I think you can tell whether you have a "toy" or a serious operating system simply by watching the things that appear on the screen while it is installing. If it tells you it is exorcising daemons, creating file systems, reticulating splines etc then you are on the right path, but if it uses the word "rich" and "experience" together anywhere then look out.:yuck:
 
diyAudio Senior Member
Joined 2002
TOY OS.

Hi,

NT4,Windozs2000 and XP are all based on the same kernell and can't be compared to the DOS based W9X OS.

NT was targeted for the pro market and is indeed a very stable OS,none of my Win2K machines have ever crashed for the past 2 years.
A record for MS I guess?
Gone are the blue screens and clueless error messages.
It is actually so good I often catch myself neglecting to take backups and snaps of the system.
We have come a long way in the past five years....how else could we spend so much time on DIYAudio?:D

Cheers,;)
 
NT4 was the best operating system ever created by microsoft, IMHO. It run fast, never crashed, needed very little hardware. Real OS for doing real work. I have XP home edition on my laptop now and it feels like win95. Full of crud and overhead service programs that I never use and make the machine snail slow. Nonetheless, that is still faster than any mac OSX 10.2 I use at school.

Frank are you sure that all XP are based on NT? Professional edition is. I am not so sure about the Home Edition.
 
Disabled Account
Joined 2002
The Pro edition doesn't suffer from all the hybrid clutter though.

Hi Frank,

Please explain this. IMO the differences aren't that big. Yes, Home edition isn't able to log on to domains. They are the same OS to a large extent. I have both Home and Pro editions and I think a lot of home-users decide for the Pro just for the name ;)

And yes all new Windows versions are based on the NT kernel.
So Windows 2000 and XP Home and Pro are NT in a refined form with all original NT's problems removed. And a lot of features like Plug and Play were added. Manufacturers of PCI cards and other hardware are told to make better drivers for their hardware and those drivers are digitally signed by Microsoft to guarantee the stability of your system.

This was in fact THE big problem with Windows NT. At least 50 % of the blue screens were created by bad written drivers.

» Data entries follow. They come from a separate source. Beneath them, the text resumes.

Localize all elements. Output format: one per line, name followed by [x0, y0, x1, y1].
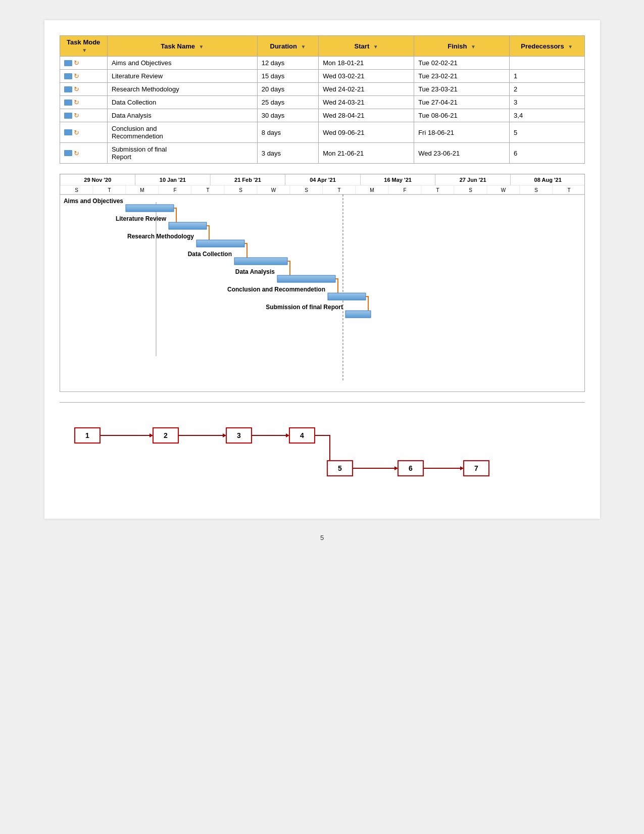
- finish-cell: Tue 08-06-21: [414, 109, 510, 122]
- svg-text:2: 2: [164, 431, 168, 439]
- task-mode-icon: [64, 86, 72, 92]
- svg-marker-70: [150, 433, 153, 437]
- task-mode-cell: ↻: [60, 57, 107, 70]
- predecessors-cell: 1: [510, 70, 584, 83]
- svg-text:1: 1: [85, 431, 89, 439]
- gantt-svg: 29 Nov '2010 Jan '2121 Feb '2104 Apr '21…: [60, 174, 584, 386]
- sort-arrow-start[interactable]: ▼: [373, 44, 378, 50]
- svg-text:08 Aug '21: 08 Aug '21: [534, 177, 561, 183]
- table-row: ↻Conclusion and Recommendetion8 daysWed …: [60, 122, 584, 143]
- gantt-chart: 29 Nov '2010 Jan '2121 Feb '2104 Apr '21…: [60, 174, 585, 392]
- start-cell: Wed 03-02-21: [319, 70, 414, 83]
- svg-text:T: T: [108, 187, 111, 193]
- task-name-cell: Data Collection: [107, 96, 257, 109]
- start-cell: Mon 18-01-21: [319, 57, 414, 70]
- predecessors-cell: 5: [510, 122, 584, 143]
- start-cell: Wed 28-04-21: [319, 109, 414, 122]
- finish-cell: Tue 23-02-21: [414, 70, 510, 83]
- svg-text:W: W: [501, 187, 506, 193]
- task-table-body: ↻Aims and Objectives12 daysMon 18-01-21T…: [60, 57, 584, 164]
- finish-cell: Tue 02-02-21: [414, 57, 510, 70]
- svg-text:3: 3: [237, 431, 241, 439]
- task-mode-icon: [64, 100, 72, 106]
- svg-text:27 Jun '21: 27 Jun '21: [459, 177, 486, 183]
- svg-text:Data Collection: Data Collection: [187, 251, 231, 258]
- svg-text:S: S: [534, 187, 538, 193]
- svg-text:M: M: [370, 187, 374, 193]
- task-mode-arrow: ↻: [74, 150, 79, 157]
- svg-marker-74: [286, 433, 289, 437]
- task-mode-cell: ↻: [60, 83, 107, 96]
- task-mode-arrow: ↻: [74, 99, 79, 106]
- predecessors-cell: 6: [510, 143, 584, 164]
- svg-text:Submission of final Report: Submission of final Report: [266, 304, 343, 311]
- svg-marker-77: [394, 466, 398, 470]
- task-name-cell: Aims and Objectives: [107, 57, 257, 70]
- svg-text:21 Feb '21: 21 Feb '21: [234, 177, 261, 183]
- task-mode-icon: [64, 113, 72, 119]
- table-row: ↻Data Analysis30 daysWed 28-04-21Tue 08-…: [60, 109, 584, 122]
- sort-arrow-task-name[interactable]: ▼: [199, 44, 204, 50]
- table-row: ↻Research Methodology20 daysWed 24-02-21…: [60, 83, 584, 96]
- duration-cell: 25 days: [257, 96, 318, 109]
- task-mode-cell: ↻: [60, 96, 107, 109]
- start-cell: Mon 21-06-21: [319, 143, 414, 164]
- svg-text:Data Analysis: Data Analysis: [235, 268, 275, 275]
- svg-marker-72: [223, 433, 226, 437]
- svg-text:F: F: [403, 187, 406, 193]
- svg-text:T: T: [567, 187, 570, 193]
- task-name-cell: Conclusion and Recommendetion: [107, 122, 257, 143]
- sort-arrow-finish[interactable]: ▼: [471, 44, 476, 50]
- task-name-cell: Research Methodology: [107, 83, 257, 96]
- network-diagram: 1234567: [60, 402, 585, 504]
- svg-text:29 Nov '20: 29 Nov '20: [84, 177, 111, 183]
- gantt-svg-container: 29 Nov '2010 Jan '2121 Feb '2104 Apr '21…: [60, 174, 584, 386]
- svg-text:S: S: [75, 187, 78, 193]
- task-mode-arrow: ↻: [74, 72, 79, 80]
- svg-text:6: 6: [409, 464, 413, 472]
- network-svg: 1234567: [65, 413, 590, 494]
- svg-text:4: 4: [300, 431, 304, 439]
- table-header-row: Task Mode ▼ Task Name ▼ Duration ▼ Start…: [60, 36, 584, 57]
- predecessors-cell: 2: [510, 83, 584, 96]
- task-name-cell: Literature Review: [107, 70, 257, 83]
- svg-text:Literature Review: Literature Review: [115, 215, 166, 222]
- duration-cell: 30 days: [257, 109, 318, 122]
- svg-rect-50: [126, 205, 174, 212]
- svg-text:5: 5: [338, 464, 342, 472]
- task-mode-arrow: ↻: [74, 59, 79, 67]
- svg-text:Aims and Objectives: Aims and Objectives: [63, 198, 123, 205]
- task-mode-cell: ↻: [60, 143, 107, 164]
- svg-text:16 May '21: 16 May '21: [384, 177, 412, 183]
- page-number: 5: [320, 534, 324, 542]
- svg-text:Research Methodology: Research Methodology: [127, 233, 193, 240]
- predecessors-cell: 3: [510, 96, 584, 109]
- svg-rect-68: [345, 311, 371, 318]
- th-task-name: Task Name ▼: [107, 36, 257, 57]
- svg-rect-56: [196, 240, 244, 247]
- sort-arrow-predecessors[interactable]: ▼: [568, 44, 573, 50]
- svg-text:T: T: [436, 187, 439, 193]
- sort-arrow-task-mode[interactable]: ▼: [82, 47, 87, 53]
- svg-rect-59: [234, 258, 287, 265]
- svg-text:7: 7: [474, 464, 478, 472]
- finish-cell: Tue 23-03-21: [414, 83, 510, 96]
- svg-text:Conclusion and Recommendetion: Conclusion and Recommendetion: [227, 286, 325, 293]
- predecessors-cell: 3,4: [510, 109, 584, 122]
- svg-text:10 Jan '21: 10 Jan '21: [159, 177, 185, 183]
- task-name-cell: Submission of final Report: [107, 143, 257, 164]
- start-cell: Wed 09-06-21: [319, 122, 414, 143]
- th-duration: Duration ▼: [257, 36, 318, 57]
- task-table: Task Mode ▼ Task Name ▼ Duration ▼ Start…: [60, 35, 585, 164]
- start-cell: Wed 24-02-21: [319, 83, 414, 96]
- duration-cell: 15 days: [257, 70, 318, 83]
- page-container: Task Mode ▼ Task Name ▼ Duration ▼ Start…: [44, 20, 600, 519]
- table-row: ↻Literature Review15 daysWed 03-02-21Tue…: [60, 70, 584, 83]
- svg-rect-65: [328, 293, 366, 300]
- task-mode-cell: ↻: [60, 70, 107, 83]
- task-mode-arrow: ↻: [74, 85, 79, 93]
- svg-text:W: W: [271, 187, 276, 193]
- svg-text:T: T: [206, 187, 209, 193]
- task-mode-cell: ↻: [60, 122, 107, 143]
- sort-arrow-duration[interactable]: ▼: [301, 44, 306, 50]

Apart from that I can still live with NT as it really still is a very good OS that deserves more than all the complaining a lot of people do about it. :grumpy:
 
diyAudio Senior Member
Joined 2002
I''LL "SPLAIN"

Hi,



Please explain this.


Don't read too much into that remark.
What I meant is that XP Home Edition inherited some of those half hearted utilities and gimmicks from previous OS versions that cluttered those.

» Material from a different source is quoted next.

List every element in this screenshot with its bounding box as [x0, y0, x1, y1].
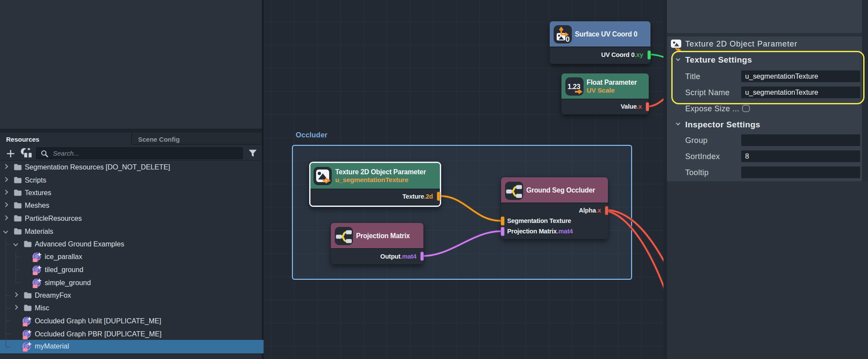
svg-text:0: 0: [566, 35, 570, 43]
svg-text:1.23: 1.23: [568, 83, 581, 90]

The main differences between Home and Pro editions are mainly felt when you need to administer them.
On the Home edition you just don't have the same power to share folders,administrator rights and so on as a user.
Things can get tricky with that version.

At least 50 % of the blue screens were created by bad written drivers. Apart from that I can still live with NT as it really still is a very good OS that deserves more than all the complaining a lot of people do about it.

NT4 is an excellent platform as per SP3,I'd even say that if you like a bit of a more spartan environment it has a lot to offer in sheer speed and simplicity.
The server version is even more stable.
If you have a bit dated hardware,say from around 1998,NT4 would be my prefered platform.
I had a software program from Steve Gibson that disabled all plug and pray for NT and all was bliss in the hardware department.
Once you have it properly set up it wil just run and run and run....

Win2K has a fair share of problems but nothing really major.
In my case for instance Explorer sometimes doesn't properly refresh because the machine has too much RAM.
Most of the other problems are more related with badly written software for the OS then the OS itself though.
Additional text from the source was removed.